The man’s throat moved; then like one suddenly re-endowed with life, he bolted from the room. After a long time, he returned with the proprietor of the place. In the wicked eye of the latter there gleamed the light of a plan. He did not respond to Johnnie’s genial greeting, but at once proceeded to develop his position. “Johnnie,” he said, “bread is very dear in Havana. It is very dear.”
“Is it?” said Johnnie, looking keenly at the speaker. He understood at once that here was some sort of attack upon him.
“Yes,” answered the proprietor of the Café Aguacate slowly and softly. “It is very dear. I think tonight one small bit of bread will cost you one centene—in advance.” A centene approximates five dollars in gold.
The spy’s face did not change. He appeared to reflect. “And how much for the butter?” he asked at last.
The proprietor gestured. “There is no butter. Do you think we can have everything, with those Yankee pigs sitting out there on their ships?”
“And how much for the coffee?” asked Johnnie musingly.
Again the two men surveyed each other during a period of silence. Then the proprietor said gently, “I think your coffee will cost you about two centenes.”
“And the eggs?”
“Eggs are very dear. I think eggs would cost you about three centenes for each one.”
The new looked at the old; the North Atlantic looked at the Mediterranean; the wooden nutmeg looked at the olive. Johnnie slowly took six centenes from his pocket and laid them on the table. “That’s for bread, coffee, and one egg. I don’t think I could eat more than one egg tonight. I’m not so hungry as I was.”
The proprietor held a perpendicular finger and tapped the table with it. “Oh, señor,” he said politely, “I think you would like two eggs.”

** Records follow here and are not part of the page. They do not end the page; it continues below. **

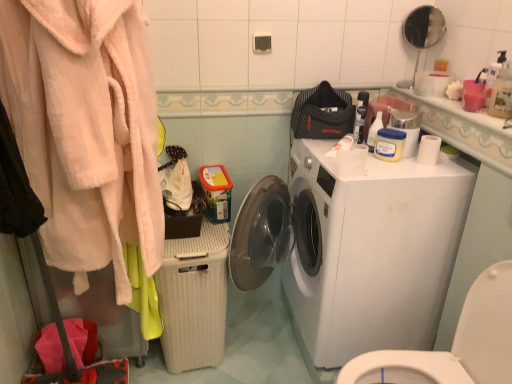 Question: Is soft pink plush robe at left taller or shorter than white matte toilet paper at upper right?

Choices:
 (A) tall
 (B) short

Answer: (A)

Question: In terms of width, does soft pink plush robe at left look wider or thinner when compared to white matte toilet paper at upper right?

Choices:
 (A) thin
 (B) wide

Answer: (B)

Question: Estimate the real-world distances between objects in this image. Which object is closer to the white matte toilet paper at upper right?

Choices:
 (A) white plastic washer at right
 (B) matte plastic container at upper right
 (C) white glossy washing machine at center
 (D) translucent plastic spray bottle at upper right, which is counted as the 1th cleaning product, starting from the front
 (E) translucent plastic spray bottle at upper right, the second cleaning product in the right-to-left sequence

Answer: (B)

Question: Which of these objects is positioned closest to the soft pink plush robe at left?

Choices:
 (A) matte plastic container at upper right
 (B) beige wicker basket at lower center
 (C) white matte toilet paper at upper right
 (D) white plastic washer at right
 (E) white glossy washing machine at center

Answer: (B) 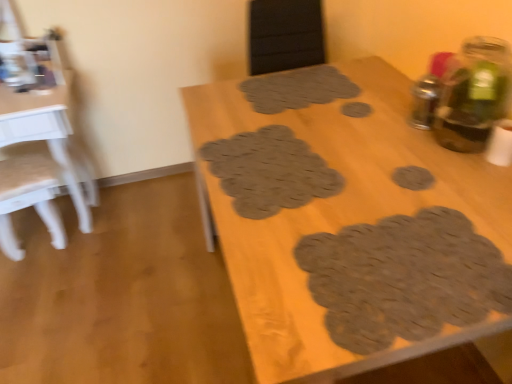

Johnnie saw the finger. He understood it. “Ye-e-es,” he drawled. “I would like two eggs.” He placed three more centenes on the table.
“And a little thing for the waiter? I am sure his services will be excellent, invaluable.”
“Ye-e-es, for the waiter.” Another centene was laid on the table.
The proprietor bowed and preceded the waiter out of the room. There was a mirror on the wall and, springing to his feet, the spy thrust his face close to the honest glass. “Well, I’m damned!” he ejaculated.
“Is this me or is this the Honorable D. Hayseed Whiskers of Kansas? Who am I, anyhow? Five dollars in gold!—Say, these people are clever. They know their business, they do. Bread, coffee, and two eggs, and not even sure of getting it! Fifty dol—Never mind; wait until the war is over. Fifty dollars gold!” He sat for a long time; nothing happened. “Eh,” he said at last, “that’s the game.” As the front door of the café closed upon him, he heard the proprietor and one of the waiters burst into derisive laughter.
Martha was waiting for him. “And here ye are, safe back,” she said with delight as she let him enter. “And did ye bring the bread? Did ye bring the bread?”
But she saw that he was raging like a lunatic. His face was red and swollen with temper; his eyes shot forth gleams. Presently he stood before her in the patio where the light fell on him. “Don’t speak to me,” he choked out waving his arms. “Don’t speak to me! Damn your bread! I went to the Café Aguacate! Oh, yes, I went there! Of course, I did! And do you know what they did to me? No! Oh, they didn’t do anything to me at all! Not a thing! Fifty dollars! Ten gold pieces!”